Instructions for the task
Only the pictures should be left out; write out all other data exactly.

Provided records
++++++++

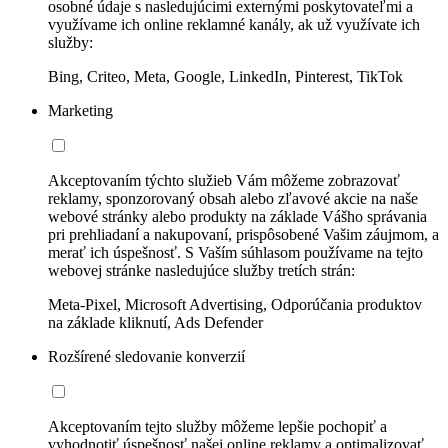
osobné údaje s nasledujúcimi externými poskytovateľmi a
využívame ich online reklamné kanály, ak už využívate ich
služby:
Bing, Criteo, Meta, Google, LinkedIn, Pinterest, TikTok
Marketing
Akceptovaním týchto služieb Vám môžeme zobrazovať
reklamy, sponzorovaný obsah alebo zľavové akcie na naše
webové stránky alebo produkty na základe Vášho správania
pri prehliadaní a nakupovaní, prispôsobené Vašim záujmom, a
merať ich úspešnosť. S Vaším súhlasom používame na tejto
webovej stránke nasledujúce služby tretích strán:
Meta-Pixel, Microsoft Advertising, Odporúčania produktov
na základe kliknutí, Ads Defender
Rozšírené sledovanie konverzií
Akceptovaním tejto služby môžeme lepšie pochopiť a
vyhodnotiť úspešnosť našej online reklamy a optimalizovať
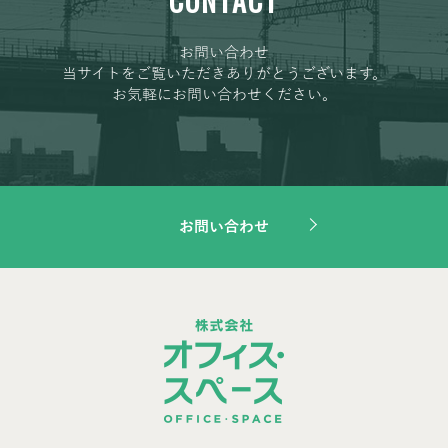
CONTACT
お問い合わせ
当サイトをご覧いただきありがとうございます。
お気軽にお問い合わせください。
お問い合わせ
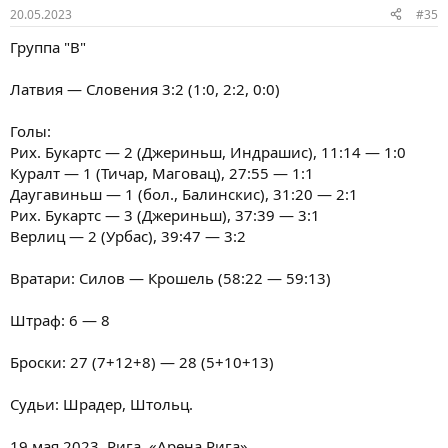
20.05.2023
#35
Группа "В"
Латвия — Словения 3:2 (1:0, 2:2, 0:0)
Голы:
Рих. Букартс — 2 (Джериньш, Индрашис), 11:14 — 1:0
Куралт — 1 (Тичар, Маговац), 27:55 — 1:1
Даугавиньш — 1 (бол., Балинскис), 31:20 — 2:1
Рих. Букартс — 3 (Джериньш), 37:39 — 3:1
Верлиц — 2 (Урбас), 39:47 — 3:2
Вратари: Силов — Крошель (58:22 — 59:13)
Штраф: 6 — 8
Броски: 27 (7+12+8) — 28 (5+10+13)
Судьи: Шрадер, Штольц.
19 мая 2023. Рига. «Арена Рига».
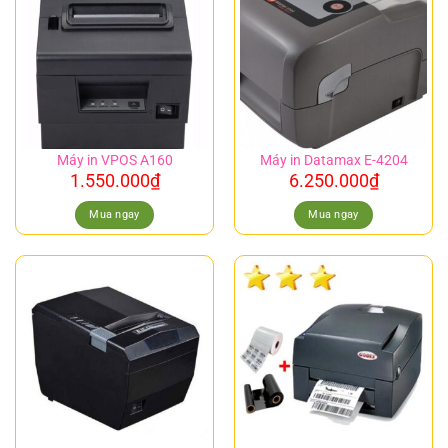
Máy in VPOS A160
Máy in Datamax E-4204
1.550.000
₫
6.250.000
₫
Mua ngay
Mua ngay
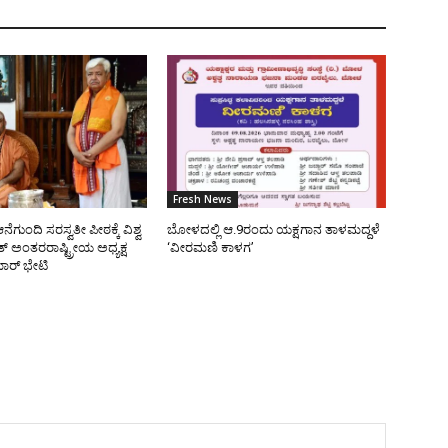
Fresh News
ೆಗುಂದಿ ಸರಸ್ವತೀ ಪೀಠಕ್ಕೆ ವಿಶ್ವ
ಬೋಳದಲ್ಲಿ ಆ.9ರಂದು ಯಕ್ಷಗಾನ ತಾಳಮದ್ದಳೆ
 ಅಂತರರಾಷ್ಟ್ರೀಯ ಅಧ್ಯಕ್ಷ
‘ವೀರಮಣಿ ಕಾಳಗ’
ರ್ ಭೇಟಿ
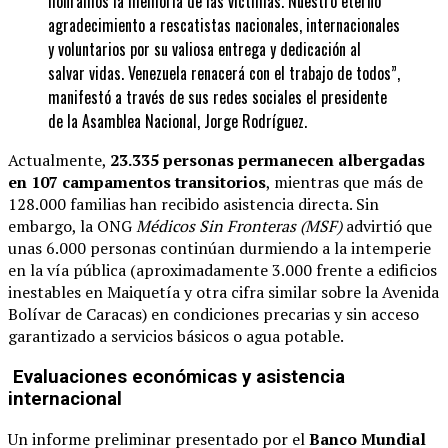
honramos la memoria de las víctimas. Nuestro eterno
agradecimiento a rescatistas nacionales, internacionales
y voluntarios por su valiosa entrega y dedicación al
salvar vidas. Venezuela renacerá con el trabajo de todos”,
manifestó a través de sus redes sociales el presidente
de la Asamblea Nacional, Jorge Rodríguez.
Actualmente,
23.335 personas permanecen albergadas
en 107 campamentos transitorios
, mientras que más de
128.000 familias han recibido asistencia directa. Sin
embargo, la ONG
Médicos Sin Fronteras (MSF)
advirtió que
unas 6.000 personas continúan durmiendo a la intemperie
en la vía pública (aproximadamente 3.000 frente a edificios
inestables en Maiquetía y otra cifra similar sobre la Avenida
Bolívar de Caracas) en condiciones precarias y sin acceso
garantizado a servicios básicos o agua potable.
Evaluaciones económicas y asistencia
internacional
Un informe preliminar presentado por el
Banco Mundial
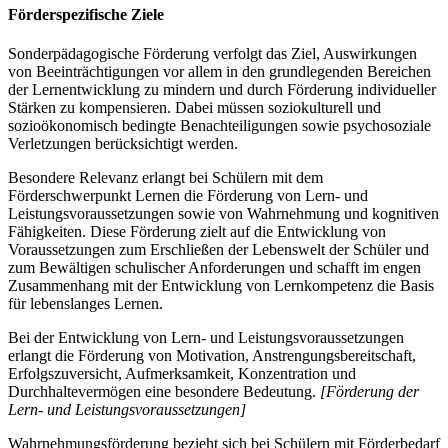
Förderspezifische Ziele
Sonderpädagogische Förderung verfolgt das Ziel, Auswirkungen
von Beeinträchtigungen vor allem in den grundlegenden Bereichen
der Lernentwicklung zu mindern und durch Förderung individueller
Stärken zu kompensieren. Dabei müssen soziokulturell und
sozioökonomisch bedingte Benachteiligungen sowie psychosoziale
Verletzungen berücksichtigt werden.
Besondere Relevanz erlangt bei Schülern mit dem
Förderschwerpunkt Lernen die Förderung von Lern- und
Leistungsvoraussetzungen sowie von Wahrnehmung und kognitiven
Fähigkeiten. Diese Förderung zielt auf die Entwicklung von
Voraussetzungen zum Erschließen der Lebenswelt der Schüler und
zum Bewältigen schulischer Anforderungen und schafft im engen
Zusammenhang mit der Entwicklung von Lernkompetenz die Basis
für lebenslanges Lernen.
Bei der Entwicklung von Lern- und Leistungsvoraussetzungen
erlangt die Förderung von Motivation, Anstrengungsbereitschaft,
Erfolgszuversicht, Aufmerksamkeit, Konzentration und
Durchhaltevermögen eine besondere Bedeutung.
[Förderung der
Lern- und Leistungsvoraussetzungen]
Wahrnehmungsförderung bezieht sich bei Schülern mit Förderbedarf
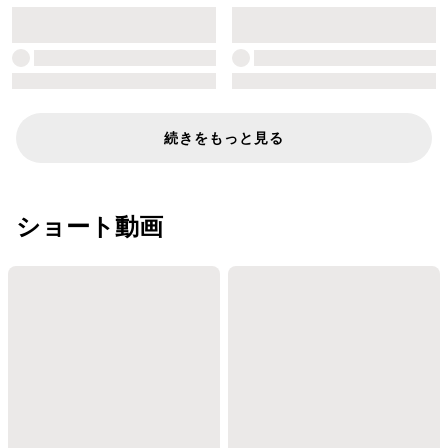
続きをもっと見る
ショート動画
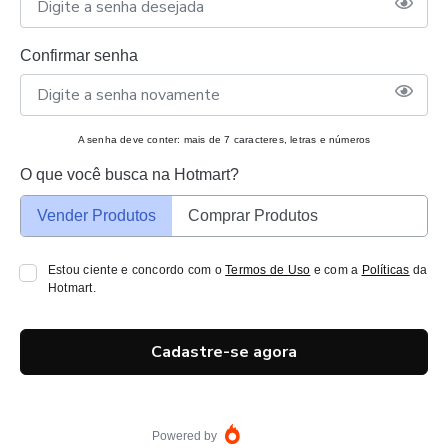
Confirmar senha
A senha deve conter: mais de 7 caracteres, letras e números
O que você busca na Hotmart?
Vender Produtos
Comprar Produtos
Estou ciente e concordo com o
Termos de Uso
e com a
Políticas
da
Hotmart.
Cadastre-se agora
Powered by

++++++++

Expected answer
osobné údaje s nasledujúcimi externými poskytovateľmi a
využívame ich online reklamné kanály, ak už využívate ich
služby:
Bing, Criteo, Meta, Google, LinkedIn, Pinterest, TikTok
Marketing
Akceptovaním týchto služieb Vám môžeme zobrazovať
reklamy, sponzorovaný obsah alebo zľavové akcie na naše
webové stránky alebo produkty na základe Vášho správania
pri prehliadaní a nakupovaní, prispôsobené Vašim záujmom, a
merať ich úspešnosť. S Vaším súhlasom používame na tejto
webovej stránke nasledujúce služby tretích strán:
Meta-Pixel, Microsoft Advertising, Odporúčania produktov
na základe kliknutí, Ads Defender
Rozšírené sledovanie konverzií
Akceptovaním tejto služby môžeme lepšie pochopiť a
vyhodnotiť úspešnosť našej online reklamy a optimalizovať
CONTACT
お問い合わせ
当サイトをご覧いただきありがとうございます。
お気軽にお問い合わせください。
お問い合わせ
20.05.2023
#35
Группа "В"
Латвия — Словения 3:2 (1:0, 2:2, 0:0)
Голы:
Рих. Букартс — 2 (Джериньш, Индрашис), 11:14 — 1:0
Куралт — 1 (Тичар, Маговац), 27:55 — 1:1
Даугавиньш — 1 (бол., Балинскис), 31:20 — 2:1
Рих. Букартс — 3 (Джериньш), 37:39 — 3:1
Верлиц — 2 (Урбас), 39:47 — 3:2
Вратари: Силов — Крошель (58:22 — 59:13)
Штраф: 6 — 8
Броски: 27 (7+12+8) — 28 (5+10+13)
Судьи: Шрадер, Штольц.
19 мая 2023. Рига. «Арена Рига».
Máy in VPOS A160
Máy in Datamax E-4204
1.550.000
₫
6.250.000
₫
Mua ngay
Mua ngay
Fresh News
ೆಗುಂದಿ ಸರಸ್ವತೀ ಪೀಠಕ್ಕೆ ವಿಶ್ವ
ಬೋಳದಲ್ಲಿ ಆ.9ರಂದು ಯಕ್ಷಗಾನ ತಾಳಮದ್ದಳೆ
 ಅಂತರರಾಷ್ಟ್ರೀಯ ಅಧ್ಯಕ್ಷ
‘ವೀರಮಣಿ ಕಾಳಗ’
ರ್ ಭೇಟಿ
honramos la memoria de las víctimas. Nuestro eterno
agradecimiento a rescatistas nacionales, internacionales
y voluntarios por su valiosa entrega y dedicación al
salvar vidas. Venezuela renacerá con el trabajo de todos”,
manifestó a través de sus redes sociales el presidente
de la Asamblea Nacional, Jorge Rodríguez.
Actualmente,
23.335 personas permanecen albergadas
en 107 campamentos transitorios
, mientras que más de
128.000 familias han recibido asistencia directa. Sin
embargo, la ONG
Médicos Sin Fronteras (MSF)
advirtió que
unas 6.000 personas continúan durmiendo a la intemperie
en la vía pública (aproximadamente 3.000 frente a edificios
inestables en Maiquetía y otra cifra similar sobre la Avenida
Bolívar de Caracas) en condiciones precarias y sin acceso
garantizado a servicios básicos o agua potable.
Evaluaciones económicas y asistencia
internacional
Un informe preliminar presentado por el
Banco Mundial
Förderspezifische Ziele
Sonderpädagogische Förderung verfolgt das Ziel, Auswirkungen
von Beeinträchtigungen vor allem in den grundlegenden Bereichen
der Lernentwicklung zu mindern und durch Förderung individueller
Stärken zu kompensieren. Dabei müssen soziokulturell und
sozioökonomisch bedingte Benachteiligungen sowie psychosoziale
Verletzungen berücksichtigt werden.
Besondere Relevanz erlangt bei Schülern mit dem
Förderschwerpunkt Lernen die Förderung von Lern- und
Leistungsvoraussetzungen sowie von Wahrnehmung und kognitiven
Fähigkeiten. Diese Förderung zielt auf die Entwicklung von
Voraussetzungen zum Erschließen der Lebenswelt der Schüler und
zum Bewältigen schulischer Anforderungen und schafft im engen
Zusammenhang mit der Entwicklung von Lernkompetenz die Basis
für lebenslanges Lernen.
Bei der Entwicklung von Lern- und Leistungsvoraussetzungen
erlangt die Förderung von Motivation, Anstrengungsbereitschaft,
Erfolgszuversicht, Aufmerksamkeit, Konzentration und
Durchhaltevermögen eine besondere Bedeutung.
[Förderung der
Lern- und Leistungsvoraussetzungen]
Wahrnehmungsförderung bezieht sich bei Schülern mit Förderbedarf
続きをもっと見る
ショート動画
Confirmar senha
A senha deve conter: mais de 7 caracteres, letras e números
O que você busca na Hotmart?
Vender Produtos
Comprar Produtos
Estou ciente e concordo com o
Termos de Uso
e com a
Políticas
da
Hotmart.
Cadastre-se agora
Powered by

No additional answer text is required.